The Electoral College Stops The Hunger Games From Coming True

panemAs usual, we’re hearing about how unfair it is that the popular vote doesn’t always win. *sigh* No, that’s what does keep the system fair.

The Founders cared about making sure everyone’s rights were protected; that’s reflected, for example, in the division of Congress into two houses, chosen in different ways and balancing priorities–the Senate to represent states equally, and the House to represent people based on population.

The Electoral College does the same job. It gives everyone, everywhere, a fighting chance of having their voice heard. Without it–if our elections were purely popular–we would have merely mob rule. Really.

The few dozen largest cities in America have large enough populations that the rest of the country would be completely disenfranchised by their ideologically monotonous monopoly. The Electoral College ensures that nobody is simply a serf serving the giant cultural centers. Look at the red and blue election map in this post, breaking down the country by county. See all those red areas? With no electoral college, they would be forever locked out of public life. Is that what you want?
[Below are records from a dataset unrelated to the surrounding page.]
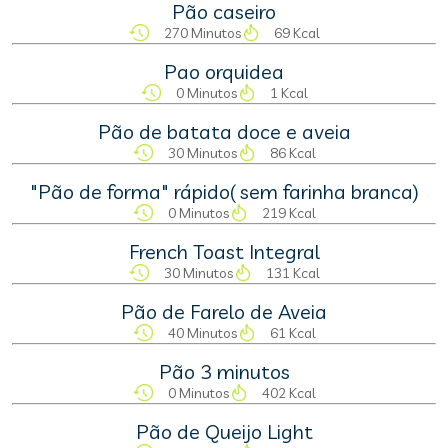
Pão caseiro
270 Minutos
69 Kcal
Pao orquidea
0 Minutos
1 Kcal
Pão de batata doce e aveia
30 Minutos
86 Kcal
"Pão de forma" rápido( sem farinha branca)
0 Minutos
219 Kcal
French Toast Integral
30 Minutos
131 Kcal
Pão de Farelo de Aveia
40 Minutos
61 Kcal
Pão 3 minutos
0 Minutos
402 Kcal
Pão de Queijo Light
Compare this to the Hunger Games trilogy. The books never give exact populations for the districts, but clearly the Capitol has far more people–and money–than any other location. In fact, with districts spread out in area and population, the Capitol might have more people than the districts put together.

So the districts serve the Capitol, which keeps them in check by force. Might makes right.

Trying to ban the electoral college is akin to trying to chain up all but those who live in a coastal metropolis, so those redneck rural rubes can forever enable the wealth of the elites. The Electoral College does exactly what the Founders wanted it to do, something liberals should love–it protects the dignity of minority populations.